(Stored data)
--- START ---

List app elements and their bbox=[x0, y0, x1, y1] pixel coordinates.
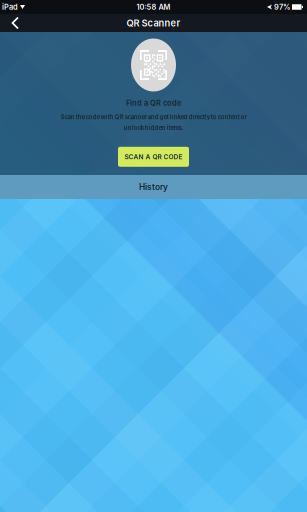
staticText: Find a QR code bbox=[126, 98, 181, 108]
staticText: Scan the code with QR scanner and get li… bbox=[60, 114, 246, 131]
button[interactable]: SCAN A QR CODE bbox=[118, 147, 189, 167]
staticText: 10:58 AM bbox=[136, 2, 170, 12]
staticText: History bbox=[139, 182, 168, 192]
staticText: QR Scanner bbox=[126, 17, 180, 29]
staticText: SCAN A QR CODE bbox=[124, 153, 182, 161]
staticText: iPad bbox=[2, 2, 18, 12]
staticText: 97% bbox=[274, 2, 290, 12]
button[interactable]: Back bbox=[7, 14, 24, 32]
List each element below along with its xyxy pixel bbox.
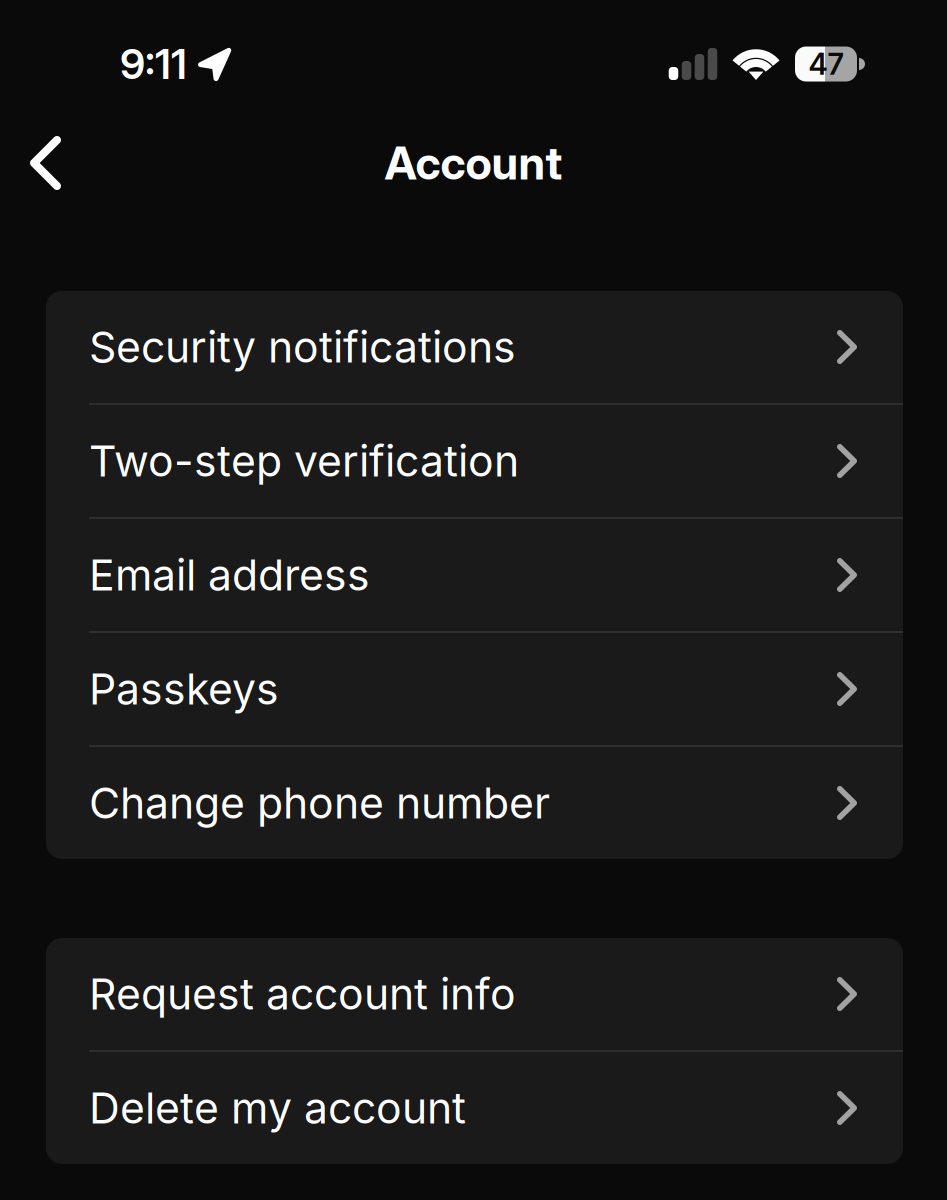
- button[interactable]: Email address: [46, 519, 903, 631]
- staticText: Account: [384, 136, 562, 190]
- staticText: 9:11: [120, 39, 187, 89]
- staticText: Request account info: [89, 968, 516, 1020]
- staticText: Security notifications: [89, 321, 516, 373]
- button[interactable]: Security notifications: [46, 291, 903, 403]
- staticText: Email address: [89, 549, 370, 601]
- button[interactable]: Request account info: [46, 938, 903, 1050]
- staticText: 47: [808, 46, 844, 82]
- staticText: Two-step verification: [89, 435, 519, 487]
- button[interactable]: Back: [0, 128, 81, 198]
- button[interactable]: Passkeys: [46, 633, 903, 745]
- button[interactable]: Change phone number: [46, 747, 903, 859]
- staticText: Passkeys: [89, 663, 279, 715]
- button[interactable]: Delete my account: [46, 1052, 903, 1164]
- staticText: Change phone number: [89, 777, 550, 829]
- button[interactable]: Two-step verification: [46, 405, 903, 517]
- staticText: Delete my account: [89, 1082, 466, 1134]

--- END ---

Task directions:
Every line above holding the string "notifications" should be listed.

Expected answer:
- staticText: Security notifications: [89, 321, 516, 373]
- button[interactable]: Security notifications: [46, 291, 903, 403]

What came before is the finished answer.